Figure 4A shows the group averaged temporal spectral evolution plots for the Z-score normalized baseline and 15–30 Hz (beta) band responses following proprioceptive stimulation. Peak beta suppression post-proprioceptive stimulation was significantly stronger in older subjects compared to young subjects (Young: −5.8 ± 1.3 vs. Older: −7.6 ± 1.7, P = 0.010). No significant differences were observed in the peak beta rebound post-proprioceptive stimulation (Young: 13.0 ± 12.1 vs. Older: 13.0 ± 8.8, P = 0.999) nor in the latencies for peak suppression (Young: 339 ± 120 vs. Older: 270 ± 65 ms, P = 0.121) or rebound (Young: 660 ± 134 vs. Older: 746 ± 146 ms, P = 0.079). No between-group differences were observed in the peak frequency of suppression (Young: 22.9 ± 3.5 Hz vs. Older: 25.2 ± 3.4 Hz, P = 0.603) or rebound (Young: 22.3 ± 5.9 Hz vs. Older: 21.1 ± 4.8 Hz, P = 0.135) after proprioceptive stimulation, nor during resting conditions (Young: 20.6 ± 2.3 Hz vs. Older: 21.2 ± 2.4 Hz, P = 0.533).


Figure 4. Temporal spectral evolutions for 15–30 Hz (beta) band in the young (n = 11, red color) and older (n = 12, blue color) for the dominant (i.e., right) leg. Data is presented normalized to baseline based on z-score transformations (A), and as non-baseline normalized units (B). Standard error regions about the mean have been shaded. The vertical line at 0 s represents movement onset. The 23 ms delay has been removed.

Beta Power at Rest

Absolute beta power during the baseline period (pre-stretching) was significantly stronger in the older subjects compared to the young subjects (Young: 4.0 ± 1.6 fT vs. Older: 5.6 ± 1.7 fT, P = 0.044, Figure 4B). After the stimulation, the suppression in beta power in older subjects resulted in similar beta power (fT) compared to young subjects over ~750 ms (Figure 4B).

Dynamic Standing Balance Performance

Velocity of CoP displacement differed significantly between groups (Young: 341 ± 52 vs. Older: 410 ± 81 mm·s−1, P = 0.037), however, CoP displacement did not differ significantly between groups (Young: 130 ± 10 vs.
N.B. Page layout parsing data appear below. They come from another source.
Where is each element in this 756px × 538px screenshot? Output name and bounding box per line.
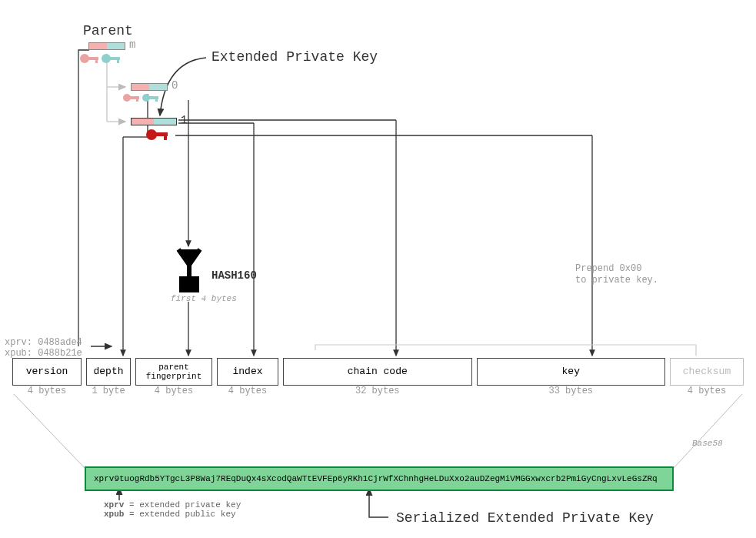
hash160-label: HASH160 xyxy=(211,269,257,282)
fields-row: version 4 bytes depth 1 byte parent fing… xyxy=(12,358,744,396)
svg-point-31 xyxy=(146,129,157,140)
hash160-sub: first 4 bytes xyxy=(171,294,237,303)
prepend-note-1: Prepend 0x00 xyxy=(575,263,641,274)
svg-rect-33 xyxy=(164,132,167,140)
bytes-checksum: 4 bytes xyxy=(670,386,744,396)
legend-xpub-def: = extended public key xyxy=(124,510,235,519)
child0-label: 0 xyxy=(172,79,178,92)
bytes-key: 33 bytes xyxy=(477,386,666,396)
svg-rect-27 xyxy=(136,96,138,102)
prepend-note-2: to private key. xyxy=(575,275,658,286)
legend-xprv-def: = extended private key xyxy=(124,500,241,510)
key-icon-priv-faded xyxy=(78,48,100,65)
field-key: key xyxy=(477,358,666,386)
field-index: index xyxy=(217,358,278,386)
svg-rect-30 xyxy=(155,96,158,102)
key-icon-priv-0 xyxy=(122,89,142,104)
field-chaincode: chain code xyxy=(283,358,472,386)
m-label: m xyxy=(129,38,135,51)
field-checksum: checksum xyxy=(670,358,744,386)
child1-label: 1 xyxy=(181,114,187,126)
svg-rect-21 xyxy=(95,57,98,63)
key-icon-pub-0 xyxy=(141,89,161,104)
xpub-prefix: xpub: 0488b21e xyxy=(5,348,82,359)
field-version: version xyxy=(12,358,82,386)
svg-point-25 xyxy=(123,94,131,102)
xprv-prefix: xprv: 0488ade4 xyxy=(5,337,82,348)
svg-point-28 xyxy=(142,94,150,102)
serialized-label: Serialized Extended Private Key xyxy=(396,510,654,526)
field-fingerprint: parent fingerprint xyxy=(135,358,212,386)
bytes-depth: 1 byte xyxy=(86,386,131,396)
legend: xprv = extended private key xpub = exten… xyxy=(104,500,241,519)
svg-line-16 xyxy=(14,394,85,468)
hash160-icon xyxy=(171,248,208,296)
key-icon-priv-1 xyxy=(145,123,171,143)
parent-label: Parent xyxy=(83,23,133,38)
bytes-index: 4 bytes xyxy=(217,386,278,396)
legend-xpub: xpub xyxy=(104,510,124,519)
svg-rect-34 xyxy=(182,277,197,291)
key-icon-pub-faded xyxy=(100,48,122,65)
bytes-version: 4 bytes xyxy=(12,386,82,396)
serialized-key-box: xprv9tuogRdb5YTgcL3P8Waj7REqDuQx4sXcodQa… xyxy=(85,466,674,491)
bytes-chaincode: 32 bytes xyxy=(283,386,472,396)
field-depth: depth xyxy=(86,358,131,386)
connector-lines xyxy=(0,0,756,538)
base58-label: Base58 xyxy=(692,439,723,448)
bytes-fingerprint: 4 bytes xyxy=(135,386,212,396)
legend-xprv: xprv xyxy=(104,500,124,510)
svg-line-17 xyxy=(674,394,742,468)
extended-priv-label: Extended Private Key xyxy=(211,49,378,65)
svg-rect-24 xyxy=(117,57,119,63)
Older: 138 ± 29 mm, P = 0.393).

Correlation Analyses

CoP displacement from the perturbations was inversely related to the right leg following proprioceptive stimulation 15–30 Hz suppression (r = −0.478, P = 0.038, n = 19, Figure 5A). i.e., worse balance performance was associated with stronger beta suppression.
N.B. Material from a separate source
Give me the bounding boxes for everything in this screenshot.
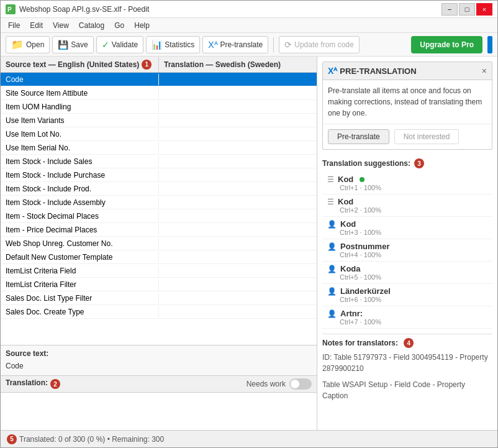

Figure 5. Relationship between peak 15–30 Hz (beta) band suppression post-proprioceptive stimulation in the right leg and CoP displacement during the dynamic balance tests (A), as well as the relationship between baseline beta power and post-proprioceptive stimulation non-normalized suppression. (B) Young subjects are represented by red circles while older subjects are represented by blue circles.

Baseline (−0.5 to 0 s) beta-band power was also inversely related to stimuli-induced beta suppression. A significant, negative relationship between baseline beta power and the peak change in beta power (fT) following right leg proprioceptive stimuli was observed (r = −897, P < 0.001, n = 23, Figure 5B).


The present study investigated the age-related differences in sensorimotor cortex oscillations in the 15–30 Hz beta band at rest and following rapid involuntary stretches (i.e., proprioceptive stimulation) to the triceps surae muscles in adults. We observed a stronger 15–30 Hz (beta) band suppression in response to proprioceptive stimulation in healthy older than young adults. Also, baseline beta power was stronger in older compared to young adults. The amplitude of the beta rebound following proprioceptive stimulation did not differ between the age-groups. Correlation analyses indicated that stronger beta suppression may be associated with an individual’s ability to recover standing balance after perturbation.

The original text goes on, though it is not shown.